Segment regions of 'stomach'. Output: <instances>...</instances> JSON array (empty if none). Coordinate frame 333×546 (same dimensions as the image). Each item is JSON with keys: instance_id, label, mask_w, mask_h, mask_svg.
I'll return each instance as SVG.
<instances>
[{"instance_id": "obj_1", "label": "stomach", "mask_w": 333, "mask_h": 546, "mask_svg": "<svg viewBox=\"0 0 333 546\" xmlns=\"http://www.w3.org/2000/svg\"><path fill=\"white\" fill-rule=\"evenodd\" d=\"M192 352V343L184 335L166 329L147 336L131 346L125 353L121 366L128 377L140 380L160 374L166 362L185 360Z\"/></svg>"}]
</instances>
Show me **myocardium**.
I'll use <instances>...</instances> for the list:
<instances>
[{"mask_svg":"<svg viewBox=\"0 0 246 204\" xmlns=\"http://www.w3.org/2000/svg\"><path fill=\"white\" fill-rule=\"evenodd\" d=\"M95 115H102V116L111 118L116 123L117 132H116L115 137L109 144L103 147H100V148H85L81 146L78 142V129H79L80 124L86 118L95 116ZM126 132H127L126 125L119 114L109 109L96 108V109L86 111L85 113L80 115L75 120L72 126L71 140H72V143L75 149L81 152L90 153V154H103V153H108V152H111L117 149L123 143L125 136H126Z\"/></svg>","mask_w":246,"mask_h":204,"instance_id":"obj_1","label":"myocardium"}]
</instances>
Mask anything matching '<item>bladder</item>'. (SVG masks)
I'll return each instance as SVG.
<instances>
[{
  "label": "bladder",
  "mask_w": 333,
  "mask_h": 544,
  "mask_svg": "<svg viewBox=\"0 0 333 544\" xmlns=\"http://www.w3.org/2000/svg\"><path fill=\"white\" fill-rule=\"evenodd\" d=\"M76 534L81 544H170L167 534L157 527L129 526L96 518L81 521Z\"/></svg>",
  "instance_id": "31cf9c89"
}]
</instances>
####################
§ Problem statement
Copy the listing in full. Match it word for word.

§ Answer section
Segment regions of 'stomach'. Output: <instances>...</instances> JSON array (empty if none). Coordinate frame 333×546 (same dimensions as the image). Each item is JSON with keys: instance_id, label, mask_w, mask_h, mask_svg.
I'll return each instance as SVG.
<instances>
[{"instance_id": "obj_1", "label": "stomach", "mask_w": 333, "mask_h": 546, "mask_svg": "<svg viewBox=\"0 0 333 546\" xmlns=\"http://www.w3.org/2000/svg\"><path fill=\"white\" fill-rule=\"evenodd\" d=\"M192 352V343L184 335L166 329L147 336L131 346L125 353L121 366L128 377L140 380L160 374L166 362L185 360Z\"/></svg>"}]
</instances>
Show me **myocardium**.
I'll use <instances>...</instances> for the list:
<instances>
[{"mask_svg":"<svg viewBox=\"0 0 246 204\" xmlns=\"http://www.w3.org/2000/svg\"><path fill=\"white\" fill-rule=\"evenodd\" d=\"M95 115H102V116L111 118L116 123L117 132H116L115 137L109 144L103 147H100V148H85L81 146L78 142V129H79L80 124L86 118L95 116ZM126 132H127L126 125L119 114L109 109L96 108V109L86 111L85 113L80 115L75 120L72 126L71 140H72V143L75 149L81 152L90 153V154H103V153H108V152H111L117 149L123 143L125 136H126Z\"/></svg>","mask_w":246,"mask_h":204,"instance_id":"obj_1","label":"myocardium"}]
</instances>
Mask anything matching '<item>bladder</item>'. (SVG masks)
I'll return each instance as SVG.
<instances>
[{
  "label": "bladder",
  "mask_w": 333,
  "mask_h": 544,
  "mask_svg": "<svg viewBox=\"0 0 333 544\" xmlns=\"http://www.w3.org/2000/svg\"><path fill=\"white\" fill-rule=\"evenodd\" d=\"M76 534L81 544H170L167 534L157 527L129 526L96 518L81 521Z\"/></svg>",
  "instance_id": "31cf9c89"
}]
</instances>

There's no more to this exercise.